Get your hands off me!
What is it about being pregnant that makes strangers feel that they have the right to touch you?
Is it the passing friendly smile paired with the enormous bump which says, “Please come and touch my belly”? Or is it the slow paced waddle which both gives people the idea that you have nothing better to do as well as the opportunity?
During the last three months of my pregnancy when I was not just "fat" but clearly pregnant to the naked eye, I could not get over the number of people who would place their unforsaken hands on my belly without asking as if we had known each other for years.
Don't get me wrong, I was happy for my nearest and dearest to touch my bump even without asking but, because they have manners and a social conscious, most would ask.
Random people touching me without asking before I was pregnant got the resting bitch face in response, so you can imagine what touching my bump which housed my precious first baby did. Let’s just say that they didn't come back for seconds. If they did, they had the brain the size of a pea or suffered from a severe form of social defiance.
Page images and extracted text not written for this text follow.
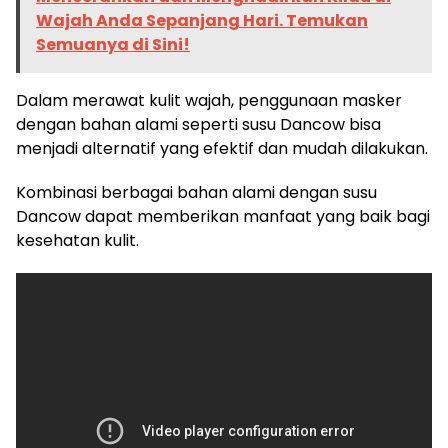
Wajah Anda Sepanjang Hari. Temukan
Semuanya di Sini!
Dalam merawat kulit wajah, penggunaan masker
dengan bahan alami seperti susu Dancow bisa
menjadi alternatif yang efektif dan mudah dilakukan.
Kombinasi berbagai bahan alami dengan susu
Dancow dapat memberikan manfaat yang baik bagi
kesehatan kulit.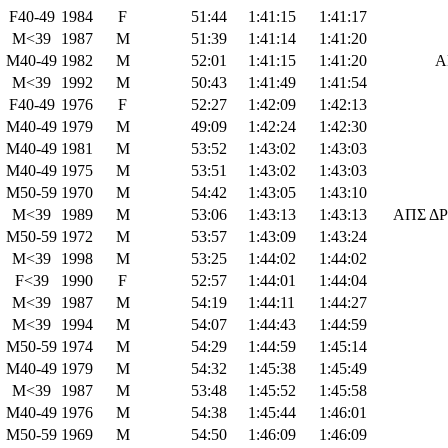
F40-49
1984
F
51:44
1:41:15
1:41:17
M<39
1987
M
51:39
1:41:14
1:41:20
M40-49
1982
M
52:01
1:41:15
1:41:20
Α
M<39
1992
M
50:43
1:41:49
1:41:54
F40-49
1976
F
52:27
1:42:09
1:42:13
M40-49
1979
M
49:09
1:42:24
1:42:30
M40-49
1981
M
53:52
1:43:02
1:43:03
M40-49
1975
M
53:51
1:43:02
1:43:03
M50-59
1970
M
54:42
1:43:05
1:43:10
M<39
1989
M
53:06
1:43:13
1:43:13
ΑΠΣ Δ
M50-59
1972
M
53:57
1:43:09
1:43:24
M<39
1998
M
53:25
1:44:02
1:44:02
F<39
1990
F
52:57
1:44:01
1:44:04
M<39
1987
M
54:19
1:44:11
1:44:27
M<39
1994
M
54:07
1:44:43
1:44:59
M50-59
1974
M
54:29
1:44:59
1:45:14
M40-49
1979
M
54:32
1:45:38
1:45:49
M<39
1987
M
53:48
1:45:52
1:45:58
M40-49
1976
M
54:38
1:45:44
1:46:01
M50-59
1969
M
54:50
1:46:09
1:46:09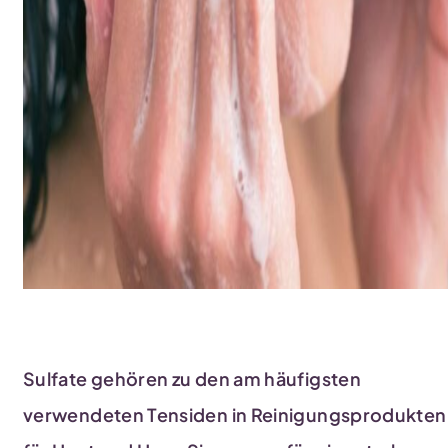
Sulfate gehören zu den am häufigsten
verwendeten Tensiden in Reinigungsprodukten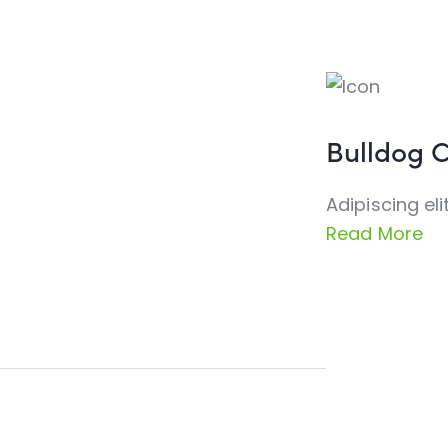
Bulldog C
Adipiscing el
Read More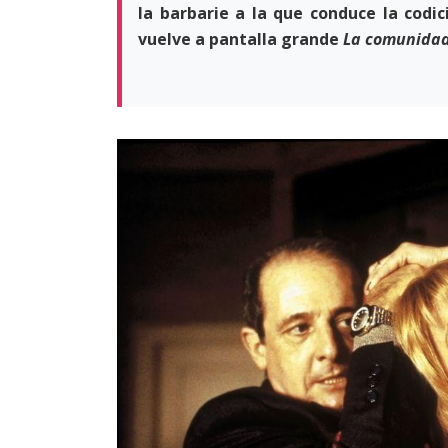
la barbarie a la que conduce la codic
vuelve a pantalla grande
La comunida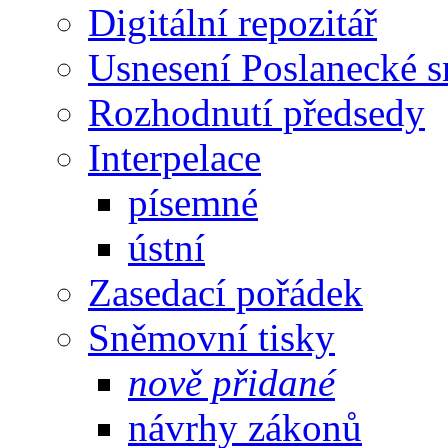
Digitální repozitář
Usnesení Poslanecké 
Rozhodnutí předsedy
Interpelace
písemné
ústní
Zasedací pořádek
Sněmovní tisky
nově přidané
návrhy zákonů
Nonetheless, it happened wherever I went. By the six month mark, this was only really the supermarket when I wasn't working. With aisles only wide enough to fit two trolleys, inadequate parking facilities and endless queues which even the self-checkouts cannot rectify, I soon found out it was the making of a pregnant woman’s worst nightmare.
It wasn't feasible or, as some would say; logical to have Mark drive in from the farm to go to the supermarket just so I could avoid the meddlesome hands and rude manners of some of those in society. Instead, I came up with a few tactics:
1. Never make eye contact with anyone. The risk of being judged as either shy or just down right rude didn’t outweigh the infuriating rage (which had to be bottled up to avoid getting arrested) that followed an unasked for tummy touch.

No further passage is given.